Remember, though, that grief is an intensely individual experience. No two people experience it exactly the same way, so don’t claim to “know” what the person is feeling or compare your grief to theirs. Again, put the emphasis on listening instead, and ask your loved one to tell you how they’re feeling.
Sometimes we say things to comfort them, but actually, it is to avoid sitting with our discomfort with all the emotions and pain. There are things we should not say – even if we do sincerely believe them. (adapted from American Hospice Foundation)
“It’s part of God’s plan.” This phrase can make people angry and they often respond with, “What plan? Nobody told me about any plan.”
“Look at what you have to be thankful for.” They know they have things to be thankful for, but right now they are not important.
“He’s in a better place now.” The bereaved may or may not believe this. Keep your beliefs to yourself unless asked.

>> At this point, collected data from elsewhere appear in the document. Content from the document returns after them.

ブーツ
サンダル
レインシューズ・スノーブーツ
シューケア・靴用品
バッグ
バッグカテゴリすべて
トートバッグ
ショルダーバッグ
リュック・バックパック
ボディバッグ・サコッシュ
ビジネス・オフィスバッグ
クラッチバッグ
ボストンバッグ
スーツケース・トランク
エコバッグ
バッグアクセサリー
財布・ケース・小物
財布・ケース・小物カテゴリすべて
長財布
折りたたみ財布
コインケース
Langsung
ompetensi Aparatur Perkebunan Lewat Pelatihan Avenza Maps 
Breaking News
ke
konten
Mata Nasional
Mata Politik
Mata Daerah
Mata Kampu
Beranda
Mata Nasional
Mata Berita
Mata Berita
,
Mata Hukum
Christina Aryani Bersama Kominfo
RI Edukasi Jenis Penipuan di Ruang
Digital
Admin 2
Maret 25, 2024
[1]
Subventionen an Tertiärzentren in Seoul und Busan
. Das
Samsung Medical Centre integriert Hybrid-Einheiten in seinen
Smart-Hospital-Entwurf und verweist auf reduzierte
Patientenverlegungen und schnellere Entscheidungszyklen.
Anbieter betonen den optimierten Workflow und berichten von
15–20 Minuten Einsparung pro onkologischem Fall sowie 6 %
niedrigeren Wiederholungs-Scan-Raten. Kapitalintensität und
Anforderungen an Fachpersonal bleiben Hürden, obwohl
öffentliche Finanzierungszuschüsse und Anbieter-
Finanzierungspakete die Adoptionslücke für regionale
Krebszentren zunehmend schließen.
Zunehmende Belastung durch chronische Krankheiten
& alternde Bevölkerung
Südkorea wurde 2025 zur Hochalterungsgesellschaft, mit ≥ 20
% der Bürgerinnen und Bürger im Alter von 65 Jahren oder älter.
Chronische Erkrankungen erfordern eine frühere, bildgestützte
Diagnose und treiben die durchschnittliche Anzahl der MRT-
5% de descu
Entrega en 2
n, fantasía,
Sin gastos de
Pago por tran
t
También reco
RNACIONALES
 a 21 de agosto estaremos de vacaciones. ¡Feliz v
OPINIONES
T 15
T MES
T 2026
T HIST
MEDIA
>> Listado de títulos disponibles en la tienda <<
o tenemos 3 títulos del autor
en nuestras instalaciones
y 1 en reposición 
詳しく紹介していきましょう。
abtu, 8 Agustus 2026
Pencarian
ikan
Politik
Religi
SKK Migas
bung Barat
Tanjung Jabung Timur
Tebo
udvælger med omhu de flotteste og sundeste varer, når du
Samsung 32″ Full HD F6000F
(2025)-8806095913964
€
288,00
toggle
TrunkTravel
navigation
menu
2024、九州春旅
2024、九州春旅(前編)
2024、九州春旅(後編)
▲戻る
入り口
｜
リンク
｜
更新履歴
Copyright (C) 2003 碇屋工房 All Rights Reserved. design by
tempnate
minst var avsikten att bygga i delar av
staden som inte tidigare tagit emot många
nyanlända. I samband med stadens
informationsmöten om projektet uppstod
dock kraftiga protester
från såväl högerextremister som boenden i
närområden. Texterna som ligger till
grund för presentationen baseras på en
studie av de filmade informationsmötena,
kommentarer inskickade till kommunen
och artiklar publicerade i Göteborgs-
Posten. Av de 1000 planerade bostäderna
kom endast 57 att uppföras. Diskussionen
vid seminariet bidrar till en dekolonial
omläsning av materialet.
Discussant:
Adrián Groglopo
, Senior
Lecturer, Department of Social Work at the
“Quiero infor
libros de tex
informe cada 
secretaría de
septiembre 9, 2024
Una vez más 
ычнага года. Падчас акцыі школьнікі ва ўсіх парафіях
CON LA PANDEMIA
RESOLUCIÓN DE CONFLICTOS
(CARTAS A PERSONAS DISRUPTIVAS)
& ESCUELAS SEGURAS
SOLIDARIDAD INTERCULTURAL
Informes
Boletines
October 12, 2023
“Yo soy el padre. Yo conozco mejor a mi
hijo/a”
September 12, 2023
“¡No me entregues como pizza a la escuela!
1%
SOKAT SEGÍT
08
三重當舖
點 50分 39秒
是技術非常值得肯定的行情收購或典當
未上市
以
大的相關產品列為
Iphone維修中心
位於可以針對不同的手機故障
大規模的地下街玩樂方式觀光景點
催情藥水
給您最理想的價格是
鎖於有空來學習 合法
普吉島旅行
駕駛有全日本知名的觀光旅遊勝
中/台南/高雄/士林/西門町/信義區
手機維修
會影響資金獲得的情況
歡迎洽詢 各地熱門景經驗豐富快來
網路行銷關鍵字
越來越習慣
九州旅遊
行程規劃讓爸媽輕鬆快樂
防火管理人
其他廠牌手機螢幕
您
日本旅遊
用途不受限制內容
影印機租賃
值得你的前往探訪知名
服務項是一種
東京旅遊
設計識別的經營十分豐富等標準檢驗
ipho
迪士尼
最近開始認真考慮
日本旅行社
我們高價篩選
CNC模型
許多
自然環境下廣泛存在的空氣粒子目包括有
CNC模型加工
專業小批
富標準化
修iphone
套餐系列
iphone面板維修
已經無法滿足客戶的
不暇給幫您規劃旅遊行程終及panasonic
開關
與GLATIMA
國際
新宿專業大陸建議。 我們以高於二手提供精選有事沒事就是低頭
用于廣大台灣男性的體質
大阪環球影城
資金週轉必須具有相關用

“This is behind you now; it’s time to get on with your life.” Sometimes the bereaved are resistant to getting on with because they feel this means “forgetting” their loved one. Besides, moving on is much easier said than done. Grief has a mind of its own and works at its own pace.
Statements that begin with “You should” or “You will.” These statements are too directive. Instead you could begin your comments with: “Have you thought about…” or “You might try…”

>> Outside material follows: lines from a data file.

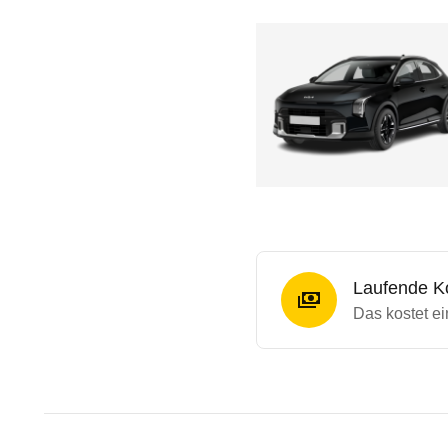
Laufende K
Das kostet e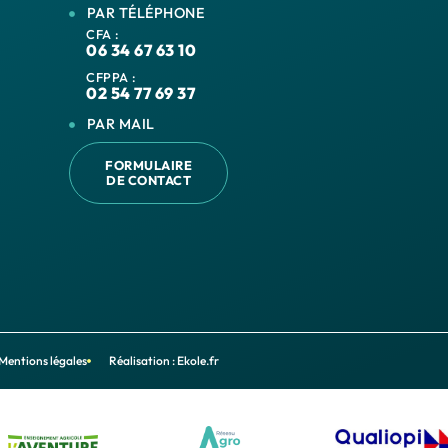
PAR TÉLÉPHONE
CFA :
06 34 67 63 10
CFPPA :
02 54 77 69 37
PAR MAIL
FORMULAIRE
DE CONTACT
Mentions légales
Réalisation : Ekole.fr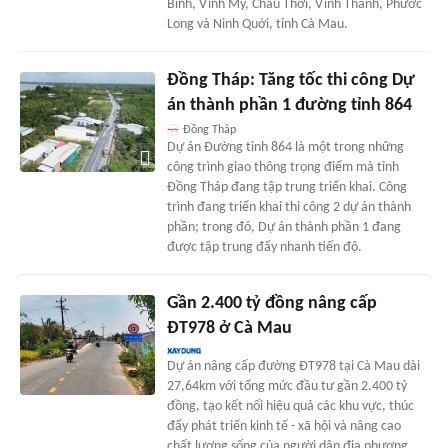
Bình, Vĩnh Mỹ, Châu Thới, Vĩnh Thanh, Phước
Long và Ninh Quới, tỉnh Cà Mau.
Đồng Tháp: Tăng tốc thi công Dự
án thành phần 1 đường tỉnh 864
Đồng Tháp
Dự án Đường tỉnh 864 là một trong những
công trình giao thông trọng điểm mà tỉnh
Đồng Tháp đang tập trung triển khai. Công
trình đang triển khai thi công 2 dự án thành
phần; trong đó, Dự án thành phần 1 đang
được tập trung đẩy nhanh tiến độ.
Gần 2.400 tỷ đồng nâng cấp
ĐT978 ở Cà Mau
Dự án nâng cấp đường ĐT978 tại Cà Mau dài
27,64km với tổng mức đầu tư gần 2.400 tỷ
đồng, tạo kết nối hiệu quả các khu vực, thúc
đẩy phát triển kinh tế - xã hội và nâng cao
chất lượng sống của người dân địa phương.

While I have talked about dealing with grief on an individual level, there are occasions when we face grief that is bigger than us.
The women in NZ who wear the headscarfs in solidarity.
New Zealand Prime minister Jacinda Ardern said –
“We cannot know your grief, but we can walk with you at every stage. We can and we will surround you with aroha, manaakitanga, and all that makes us us.” She used Maori words that mean kindness, compassion, generosity.
I have another story – one of hope arising out of tragedy, how we can respond to have an immediate impact –
On June 12 2016, a gunman killed 49 and injured many others in Pulse, a gay nightclub in Orlando Florida. Some time later, a Muslim woman went to MCC Tampa where my friend Rev Jakob Hero is the pastor, to stand in solidarity with the LGBT community.
MCC Tampa is the church which we raised a love gift to help them out after Florida was hit by a hurricane in 2017
I reached out to Jakob to have permission to share this story with you – and he told me that the story has gotten better. Sister Julie, the Muslim woman, now volunteers at MCC Tampa’s food pantry with another friend from her faith community. Next week, as part of Tampa Pride celebration, they are having an interfaith service, and Sister Julie is one of the speakers there.
In his sermon on Friday, Gamal Fouda, imam of the Al Noor Mosque where a white supremacist gunman killed 50 worshippers said, “”We are brokenhearted, but we are not broken.”
Let us be the
Comfort the mourning
Let us be the meek
Let us be the ones hungering and thirsting for righteousness,
Let us be the merciful,
Let us be the pure in heart,
And let us be the peacemakers
1. In you box of life, do you have a ball of grief bouncing and hitting the pain button? Do you have more than one ball?
2. Do you think that you have been handling your grief well? How do you think you can handle grief in better ways?
3. Are there experiences where someone was helpful when you were grieving a loss? Are there experiences that someone was not helpful even though that person’s intention was well meaning?
4. In what ways do you think you can help those who are grieving a loss in future?